Também a actual sede do concelho não
cessa de aperaltar-se e de se engrandecer. Se as suas indústrias de
lacticínios, de folha de flandres e de serração de madeiras, braço
dado com uma agricultura que oferece vinhos verdes gratíssimos ao
paladar, lhe dão o sustento, a vila tem noção do que valerá,
turisticamente, num futuro próximo. Daí, possuir ânsia de
aformoseamento, nó como é de rodovias que levam à vetusta, histórica
e castiça Arouca, às termas célebres de S. Pedro do Sul, à
progressiva urbe industrial de S. João da Madeira, a Oliveira de
Azeméis, graciosa e vidreira, a Sever do Vouga, recolhida e
sossegada...
Indispensável entroncamento de
comunicações, repetimos, para os quatro pontos cardeais (quando será
construída a ligação com Pinheiro da Bemposta?), é capaz, só por si,
esta velha «terra de Cambra», de fixar durante horas esquecidas,
largos dias, as almas ávidas ,de paisagens com alma...

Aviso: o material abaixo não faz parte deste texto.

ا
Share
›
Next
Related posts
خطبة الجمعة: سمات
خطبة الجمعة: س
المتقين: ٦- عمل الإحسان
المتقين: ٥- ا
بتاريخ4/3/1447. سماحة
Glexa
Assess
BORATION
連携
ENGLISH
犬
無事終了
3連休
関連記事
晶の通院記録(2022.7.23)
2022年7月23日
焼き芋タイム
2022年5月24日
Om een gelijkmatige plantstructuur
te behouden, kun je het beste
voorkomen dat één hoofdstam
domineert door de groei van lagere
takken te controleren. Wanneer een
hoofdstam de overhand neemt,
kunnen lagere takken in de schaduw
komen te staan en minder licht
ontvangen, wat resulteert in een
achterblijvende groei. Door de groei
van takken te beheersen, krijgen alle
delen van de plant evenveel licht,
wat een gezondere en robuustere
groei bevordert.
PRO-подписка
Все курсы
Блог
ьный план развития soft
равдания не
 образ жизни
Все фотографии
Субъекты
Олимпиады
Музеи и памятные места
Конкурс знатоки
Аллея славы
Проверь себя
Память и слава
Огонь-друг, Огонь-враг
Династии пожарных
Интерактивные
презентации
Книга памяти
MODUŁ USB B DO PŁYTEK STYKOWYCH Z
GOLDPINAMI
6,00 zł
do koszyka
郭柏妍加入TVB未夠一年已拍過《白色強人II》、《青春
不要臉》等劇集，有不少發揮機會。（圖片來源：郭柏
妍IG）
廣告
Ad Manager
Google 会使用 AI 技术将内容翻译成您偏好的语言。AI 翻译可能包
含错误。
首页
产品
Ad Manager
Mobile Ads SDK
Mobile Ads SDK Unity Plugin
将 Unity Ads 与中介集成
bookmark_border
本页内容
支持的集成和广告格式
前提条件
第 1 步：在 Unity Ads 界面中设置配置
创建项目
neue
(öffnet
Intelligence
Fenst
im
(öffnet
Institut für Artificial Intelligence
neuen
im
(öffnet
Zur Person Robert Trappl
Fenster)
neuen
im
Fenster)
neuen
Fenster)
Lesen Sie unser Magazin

Independentemente disso, afigura-se-nos talhada para constituir
amanhã já um fulcro de viagens turísticas às preciosidades de toda a
espécie que a cercam. A sua localização, efectivamente, é admirável.
Numas linhas que, antes de
exaltadoras são de trivial justiça, não ficaria bem, por certo,
olvidar Macieira, relíquia de antanho, afável, hospitaleira, credora
de vivas simpatias, dos maiores respeitos e atenções. Isto, contudo
não passará de pormenor. O que importa, nesta crónica, é proclamar
urbi et orbi a beleza singular, inefável da região.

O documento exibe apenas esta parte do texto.